思い当たることがいくつもある、と言う方へ

どうにかして、一番最初に書いた「創業初期」のころのように

  • 職位や職務を超えて、

  • 経営者も従業員も一緒になって、

  • Boundary(境界線)を越えて仕事をして

  • 自らコミュニケーションをとりあって

  • 働く誰もが、組織全体がどこに向かって、どんな問題を抱えているかを理解して

  • 皆で助け合って問題を発見し、問題を解決し、その場で決断して、すぐに行動して

  • お客様を向いて仕事をして、お客様に価値を届け続ける

ことはできないだろうか? と、考えたのが、ワークアウトが開発された原典だ。


ワークアウトとは、

  • 職能や職位の枠を超え、マネージャーと従業員が一緒になって

  • 仕事の上での重要な問題に取り組み

  • 解決のためのアドバイスを考えだし

  • 公開の場で責任者へ提案し

  • 公開の場で討論し、

  • 責任者はその場でYES/NOを決定

  • 承認後は提案を遂行し進捗報告することで

  • 問題の発見と解決をする手法であり

  • Boundary-less(境界線のない)組織文化と行動様式を育てる取り組み

「ワークアウト WORK-OUT」の語源は、お客様にとって価値のない仕事(WORK)なんか、はじき出す(OUT)という意味が込められている(らしい)。

あらゆる組織の壁をぶち破り
問題の発見と解決を導き

環境変化に適応できる自己変革能力を獲得することで

変革を加速する手段「ワークアウト」


はじめに これはワークアウトセッションの講義スライド116枚(簡易版)の説明資料です。

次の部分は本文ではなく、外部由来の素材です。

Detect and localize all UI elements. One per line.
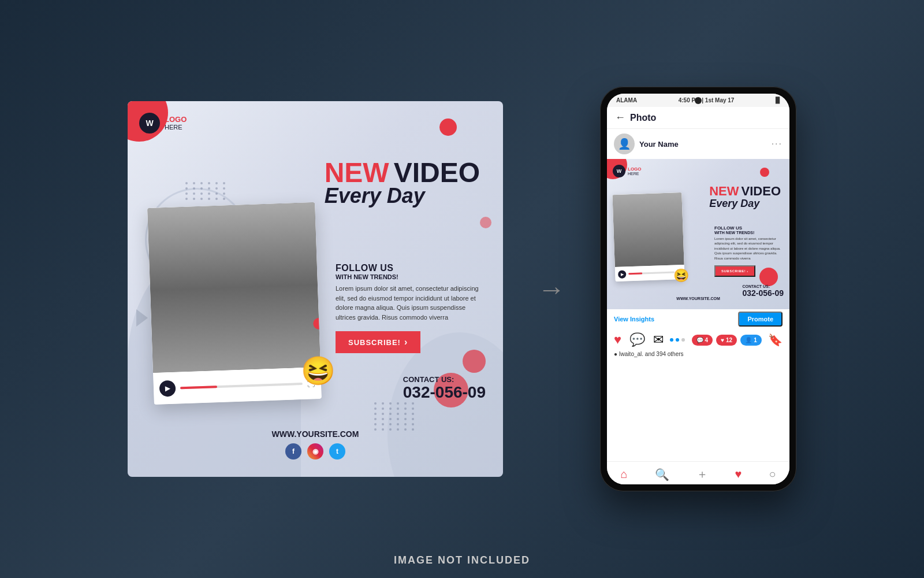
mp-logo: W LOGO HERE	[613, 165, 642, 177]
nav-title: Photo	[630, 113, 656, 123]
progress-fill	[180, 386, 217, 389]
phone-mockup: ALAMA 4:50 PM | 1st May 17 ▉ ← Photo 👤 Y…	[600, 87, 796, 491]
mp-deco-tr	[760, 168, 769, 177]
user-row: 👤 Your Name ···	[607, 129, 789, 159]
profile-nav-icon[interactable]: ○	[769, 468, 776, 481]
logo-text: LOGO HERE	[165, 116, 187, 131]
mp-new-video: NEW VIDEO	[709, 185, 781, 198]
mp-contact-number: 032-056-09	[742, 288, 784, 298]
like-count: 12	[726, 337, 732, 343]
instagram-icon[interactable]: ◉	[307, 443, 323, 460]
mp-website: WWW.YOURSITE.COM	[676, 297, 720, 301]
facebook-icon[interactable]: f	[285, 443, 301, 460]
headline-new: NEW	[325, 159, 389, 187]
headline: NEW VIDEO Every Day	[325, 159, 480, 208]
mp-subscribe-label: SUBSCRIBE!	[721, 269, 746, 273]
share-icon[interactable]: ✉	[653, 332, 664, 347]
mp-play-icon[interactable]: ▶	[618, 270, 626, 278]
mp-photo	[612, 192, 684, 267]
like-count-bubble: ♥ 12	[716, 335, 737, 346]
website-url: WWW.YOURSITE.COM	[272, 429, 359, 439]
mp-headline-new: NEW	[709, 185, 739, 198]
logo-name-line2: HERE	[165, 124, 187, 131]
user-avatar: 👤	[614, 134, 635, 154]
logo-icon: W	[139, 113, 160, 134]
follow-body: Lorem ipsum dolor sit amet, consectetur …	[336, 284, 486, 322]
comment-count-bubble: 💬 4	[692, 335, 713, 346]
liked-by-text: ●	[614, 351, 617, 357]
person-icon-small: 👤	[745, 337, 752, 343]
subscribe-arrow-icon: ›	[404, 337, 408, 347]
comment-count: 4	[705, 337, 709, 343]
twitter-icon[interactable]: t	[329, 443, 345, 460]
status-time: 4:50 PM | 1st May 17	[679, 97, 735, 103]
reaction-icons: ♥ 💬 ✉	[614, 332, 664, 347]
contact-section: CONTACT US: 032-056-09	[403, 375, 486, 402]
search-nav-icon[interactable]: 🔍	[655, 468, 669, 481]
mp-subscribe-button[interactable]: SUBSCRIBE! ›	[714, 265, 755, 277]
subscribe-button[interactable]: SUBSCRIBE! ›	[336, 331, 420, 353]
arrow-divider: →	[538, 273, 565, 305]
battery-icon: ▉	[776, 97, 780, 103]
mini-post-card: W LOGO HERE NEW VIDEO Every Day	[607, 159, 789, 309]
view-insights-link[interactable]: View Insights	[614, 316, 654, 323]
mp-contact: CONTACT US: 032-056-09	[742, 284, 784, 298]
instagram-nav: ← Photo	[607, 107, 789, 129]
heart-icon-small: ♥	[721, 337, 724, 343]
mp-logo-line2: HERE	[628, 172, 642, 176]
mp-follow-body: Lorem ipsum dolor sit amet, consectetur …	[714, 236, 784, 261]
mp-progress-fill	[628, 272, 642, 275]
dot-3	[681, 338, 685, 342]
status-icons: ▉	[776, 97, 780, 103]
play-button-icon[interactable]: ▶	[159, 380, 176, 397]
post-card: W LOGO HERE NEW VIDEO Every Day ▶	[128, 101, 503, 477]
comment-icon-small: 💬	[696, 337, 703, 343]
subscribe-label: SUBSCRIBE!	[348, 338, 401, 347]
dot-pattern-top-left	[185, 182, 228, 200]
promote-button[interactable]: Promote	[738, 312, 783, 327]
mp-logo-icon: W	[613, 165, 625, 177]
follow-subtitle: WITH NEW TRENDS!	[336, 273, 486, 280]
video-controls: ▶ ⛶	[153, 367, 322, 405]
phone-bottom-nav: ⌂ 🔍 ＋ ♥ ○	[607, 461, 789, 484]
bookmark-icon[interactable]: 🔖	[768, 333, 783, 347]
mp-emoji: 😆	[673, 268, 689, 283]
add-nav-icon[interactable]: ＋	[696, 466, 708, 482]
person-count-bubble: 👤 1	[740, 335, 762, 346]
deco-circle-small	[480, 217, 491, 228]
play-triangle-icon	[136, 309, 148, 327]
mp-headline: NEW VIDEO Every Day	[709, 185, 781, 210]
heart-icon[interactable]: ♥	[614, 332, 621, 347]
reaction-bubbles: 💬 4 ♥ 12 👤 1	[692, 335, 762, 346]
phone-screen: ALAMA 4:50 PM | 1st May 17 ▉ ← Photo 👤 Y…	[607, 94, 789, 484]
mp-headline-everyday: Every Day	[709, 198, 781, 210]
liked-by: ● Iwaito_al. and 394 others	[607, 351, 789, 360]
status-carrier: ALAMA	[616, 97, 637, 103]
progress-bar	[180, 382, 303, 388]
insights-row: View Insights Promote	[607, 309, 789, 329]
mp-logo-text: LOGO HERE	[628, 166, 642, 176]
user-info: 👤 Your Name	[614, 134, 679, 154]
deco-circle-top-right	[439, 118, 457, 136]
heart-nav-icon[interactable]: ♥	[735, 468, 742, 481]
mp-logo-line1: LOGO	[628, 166, 642, 172]
user-name: Your Name	[639, 140, 679, 149]
video-frame: ▶ ⛶	[147, 202, 322, 405]
comment-icon[interactable]: 💬	[629, 332, 645, 347]
dot-pattern-bottom-right	[374, 402, 416, 431]
dot-2	[676, 338, 679, 342]
logo-name-line1: LOGO	[165, 116, 187, 124]
person-silhouette	[147, 202, 321, 373]
main-container: W LOGO HERE NEW VIDEO Every Day ▶	[0, 64, 924, 514]
back-arrow-icon[interactable]: ←	[615, 112, 625, 124]
more-options-icon[interactable]: ···	[772, 139, 783, 149]
person-count: 1	[754, 337, 757, 343]
social-icons: f ◉ t	[285, 443, 345, 460]
reactions-row: ♥ 💬 ✉ 💬 4 ♥ 12	[607, 329, 789, 351]
headline-video: VIDEO	[394, 159, 480, 187]
mp-contact-label: CONTACT US:	[742, 284, 784, 288]
mp-follow-title: FOLLOW US	[714, 225, 784, 231]
story-dots	[670, 338, 685, 342]
mp-follow: FOLLOW US WITH NEW TRENDS! Lorem ipsum d…	[714, 225, 784, 277]
home-nav-icon[interactable]: ⌂	[620, 468, 627, 481]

「学びの本質」Facebookグループでは、ワークショップを受講された皆さんに限って、すべてのスライドPDFのダウンロードが可能です。

 

 米ゼネラル・エレクトリック(GE)において、日常茶飯事に利用される 「境界のない企業 boundaryless company」を実現するための組織運営の手法であるWorkout(TM)を、今回の変革加速リーダーシップ基礎で演習する。


 これは1980年代末からGE全社規模で導入・実施したもので、30万人の社員全員が、これを身につけていると思っていただいていい。GE workout もしくは GE ワークアウト でググれば、いくらでも詳細な解説が出てくる。